5.1 Experimental Approach
The experiments conducted in this paper are implemented using libGE [10], an open source framework for
Grammatical Evolution in C++. The following properties were kept consistent for each experiment, crossover
(0.9 probability), mutation (0.01 probability), and a random initialiser was used to create an initial population
with minimum genotype size of 15, maximum size of 25, and a steady state replacement strategy [21] with
probability (prepl = 1.0). The experiments were repeated with GE operator wrapping ON and OFF. We consider
the importance of wrapping, as it had some adverse effects as explained in [2]. The fitness of individuals in GE
is calculated by an evaluator, the exact form of which can be chosen at run time. We varied the evaluators,
using Tiny C (TCC) for the Santa Fe Ant Trail problem and S-Lang for the binomial-3 problem.

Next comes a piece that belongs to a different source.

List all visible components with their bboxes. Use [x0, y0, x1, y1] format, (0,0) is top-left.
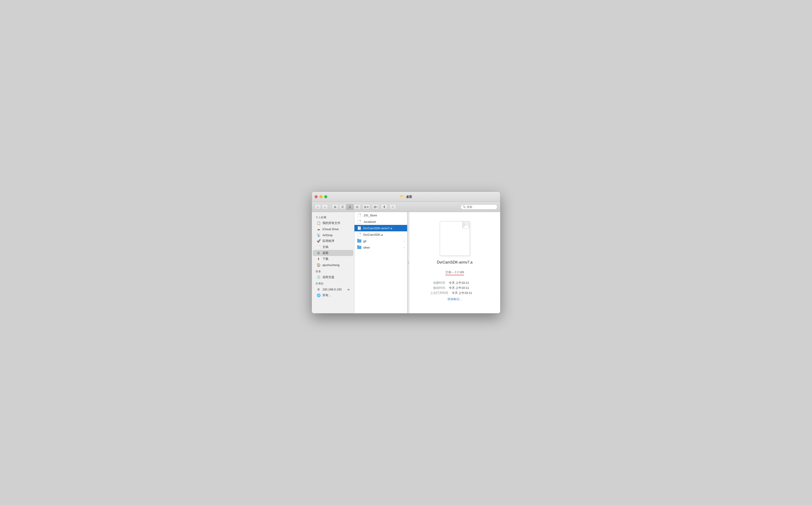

The experiment exclusively focused on analysing the time complexity of GE on different problems. The
experiment was conducted varying population sizes on both the problems. There was no limit explicitly men-
tioned on the number of generations. Since, we used the convergence criterion as the terminating condition,
to consider the quality of the solution. The experiment was started with a population size (popsize) of 25 and
ran it for 1000 times, then recorded the execution time at the end of 1000 runs. Next, we applied the doubling
hypothesis on the population size. We doubled the value of popsize to 50 and ran it for 1000 times, then the
execution time was recorded. We repeated this process until the population size become 400. This way we
recorded the execution times of GE on Santa Fe Ant Trail, and the symbolic regression problems, both in the
presence and in the absence of wrapping operator.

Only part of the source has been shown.